In Kotlin, how do I integrate a Kovenant promise with Elasticsearch async responses?

I use Kovenant in my Kotlin application, and I'm calling Elasticsearch which has its own async API. I would rather use promises but the best I can come up with is something like:
task {
esClient.prepareSearch("index123")
.setQuery(QueryBuilders.matchAllQuery())
.execute().actionGet()
} then {
...
} success {
...
} fail {
...
}
Which makes an Kovenant async task thread, then Elasticsearch uses a thread from its pool, and then actionGet() synchronously blocks Elasticsearch to get back a result. It seems silly to spawn new threads while blocking others. Is there an approach to integrate the thread dispatching more closely?
Note: this question is intentionally written and answered by the author (Self-Answered Questions), so that solutions for interesting problems are shared in SO.
You can use the Kovenant Deferred class to create a promise without dispatching via an async task as you did in your sample. The model is basically:
create a deferred instance
hook up to the async handlers and resolve or reject the deferred based on async callbacks
return the deferred.promise to the caller
In code, this would look like:
fun doSearch(): Promise<SearchResponse, Throwable> {
val deferred = deferred<Response, Throwable>()

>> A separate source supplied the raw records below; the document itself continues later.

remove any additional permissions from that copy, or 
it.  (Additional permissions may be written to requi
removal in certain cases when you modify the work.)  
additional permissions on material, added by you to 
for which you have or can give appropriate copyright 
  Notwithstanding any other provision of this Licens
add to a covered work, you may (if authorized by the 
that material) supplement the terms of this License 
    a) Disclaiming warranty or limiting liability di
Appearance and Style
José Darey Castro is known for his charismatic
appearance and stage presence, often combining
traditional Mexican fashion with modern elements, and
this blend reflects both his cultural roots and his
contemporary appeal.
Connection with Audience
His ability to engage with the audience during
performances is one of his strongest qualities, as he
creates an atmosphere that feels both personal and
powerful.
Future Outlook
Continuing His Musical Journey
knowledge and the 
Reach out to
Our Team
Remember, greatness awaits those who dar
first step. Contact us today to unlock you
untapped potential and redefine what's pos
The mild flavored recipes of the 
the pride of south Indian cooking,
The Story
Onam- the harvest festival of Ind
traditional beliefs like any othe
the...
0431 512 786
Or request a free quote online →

esClient.prepareSearch("index")
.setQuery(QueryBuilders.matchAllQuery())
.execute(object: ActionListener<T> {
override fun onResponse(response: T) {
deferred.resolve(response)
}
override fun onFailure(e: Throwable) {
deferred.reject(e)
})
return deferred.promise
}
A re-usable way to do this is to first create an adapter that can just adapt Elasticsearch's desire for an ActionListener to work generically work with a promise:
fun <T: Any> promiseResult(deferred: Deferred<T, Exception>): ActionListener<T> {
return object: ActionListener<T> {
override fun onResponse(response: T) {
deferred.resolve(response)
}
override fun onFailure(e: Throwable) {
deferred.reject(wrapThrowable(e))
}
}
}
class WrappedThrowableException(cause: Throwable): Exception(cause.message, cause)
fun wrapThrowable(rawEx: Throwable): Exception = if (rawEx is Exception) rawEx else WrappedThrowableException(rawEx)

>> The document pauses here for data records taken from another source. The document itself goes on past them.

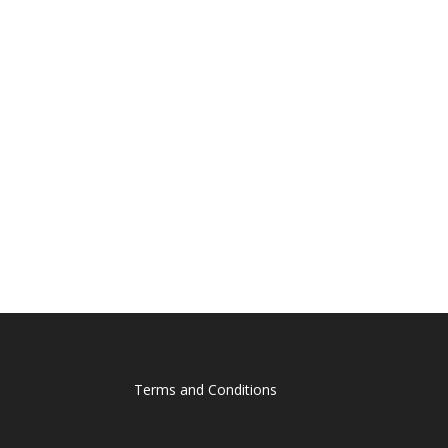
Terms and Conditions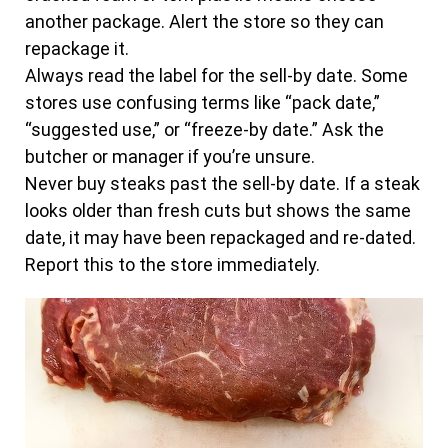
another package. Alert the store so they can
repackage it.
Always read the label for the sell-by date. Some
stores use confusing terms like “pack date,”
“suggested use,” or “freeze-by date.” Ask the
butcher or manager if you’re unsure.
Never buy steaks past the sell-by date. If a steak
looks older than fresh cuts but shows the same
date, it may have been repackaged and re-dated.
Report this to the store immediately.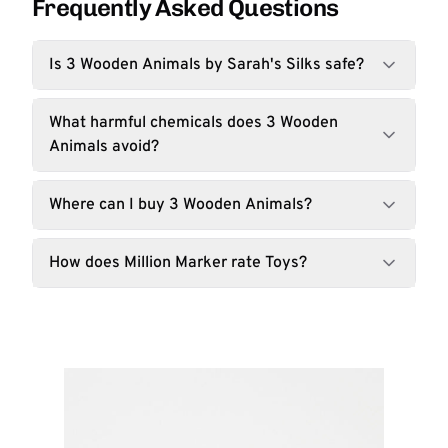
Frequently Asked Questions
Is 3 Wooden Animals by Sarah's Silks safe?
What harmful chemicals does 3 Wooden
Animals avoid?
Where can I buy 3 Wooden Animals?
How does Million Marker rate Toys?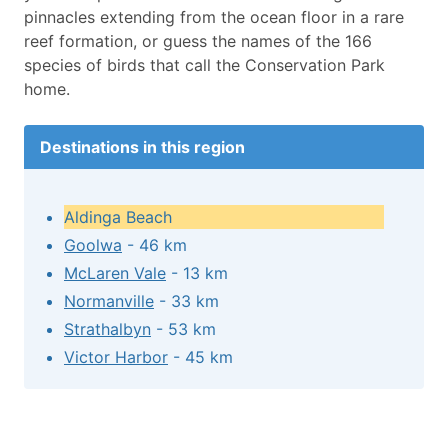
pinnacles extending from the ocean floor in a rare
reef formation, or guess the names of the 166
species of birds that call the Conservation Park
home.
Destinations in this region
Aldinga Beach
Goolwa
- 46 km
McLaren Vale
- 13 km
Normanville
- 33 km
Strathalbyn
- 53 km
Victor Harbor
- 45 km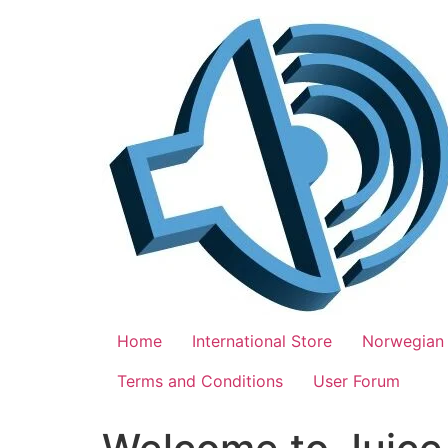
Skip
to
content
Home
International Store
Norwegian 
Terms and Conditions
User Forum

Note: the wrapThrowable() method is there to change a Throwable into an Exception because current versions (3.3.0) of Kovenant have some methods that expect the rejection type of the promise to descend from Exception (for example bind()) and you can stay with Throwable if you use unwrap() instead for nested promises.

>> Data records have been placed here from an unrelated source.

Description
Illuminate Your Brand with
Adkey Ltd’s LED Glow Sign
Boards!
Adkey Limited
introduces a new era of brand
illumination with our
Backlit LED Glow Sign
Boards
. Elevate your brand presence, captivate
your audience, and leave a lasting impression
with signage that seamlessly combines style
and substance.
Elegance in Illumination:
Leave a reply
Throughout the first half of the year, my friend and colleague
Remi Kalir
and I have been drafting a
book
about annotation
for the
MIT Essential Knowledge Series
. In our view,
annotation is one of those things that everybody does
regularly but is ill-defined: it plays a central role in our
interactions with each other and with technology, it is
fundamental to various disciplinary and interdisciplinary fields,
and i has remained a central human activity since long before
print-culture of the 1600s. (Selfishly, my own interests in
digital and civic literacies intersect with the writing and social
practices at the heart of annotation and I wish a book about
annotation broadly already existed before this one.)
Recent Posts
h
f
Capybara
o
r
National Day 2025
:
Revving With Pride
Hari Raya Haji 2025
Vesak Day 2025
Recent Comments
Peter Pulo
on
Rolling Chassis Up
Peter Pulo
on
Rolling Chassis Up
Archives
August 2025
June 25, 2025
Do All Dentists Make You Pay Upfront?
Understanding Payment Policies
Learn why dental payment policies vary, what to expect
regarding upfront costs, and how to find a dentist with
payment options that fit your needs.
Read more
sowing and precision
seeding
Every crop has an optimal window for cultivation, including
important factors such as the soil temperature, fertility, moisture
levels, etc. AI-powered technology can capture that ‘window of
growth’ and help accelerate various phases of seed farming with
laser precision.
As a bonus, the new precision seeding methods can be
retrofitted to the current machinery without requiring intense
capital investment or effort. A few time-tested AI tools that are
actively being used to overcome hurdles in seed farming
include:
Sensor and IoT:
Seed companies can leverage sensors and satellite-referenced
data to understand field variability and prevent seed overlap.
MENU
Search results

Now use this adapter function to generically extend Elasticsearch ActionRequestBuilder which is pretty much the only thing you ever will call execute() on; creating a new promise() extension function:
fun <Request: ActionRequest<*>, Response: ActionResponse, RequestBuilder: ActionRequestBuilder<*, *, *, *>, Client: ElasticsearchClient<*>>
ActionRequestBuilder<Request, Response, RequestBuilder, Client>.promise(): Promise<Response, Exception> {
val deferred = deferred<Response, Exception>()
this.execute(promiseResult(deferred))
return deferred.promise
}
Now you can call promise() instead of execute():
esClient.prepareSearch("index")
.setQuery(QueryBuilders.matchAllQuery())
.promise()
And start chaining your promises...
esClient.admin().indices().prepareCreate("index1").setSettings("...").promise()
.bind {
esClient.admin().cluster().prepareHealth()
.setWaitForGreenStatus()
.promise()
} bind {
esClient.prepareIndex("index1", "type1")
.setSource(...)
.promise()
} bind {
esClient.prepareSearch("index1")
.setQuery(QueryBuilders.matchAllQuery())
.promise()
} then { searchResults ->
// ... use searchResults
}.success {
// ...
}.fail {
// ...
}
}
You should be familiar with bind() and unwrap() when you have nested promises you want to chain without nesting deeper. You can use unwrap().then in place of bind in the above cases if you did not want to include kovenant-functional.
Every call you have in Elasticsearch will be able to use promise() instead of execute() due to the consistent nature of all request objects in the Elasticsearch client.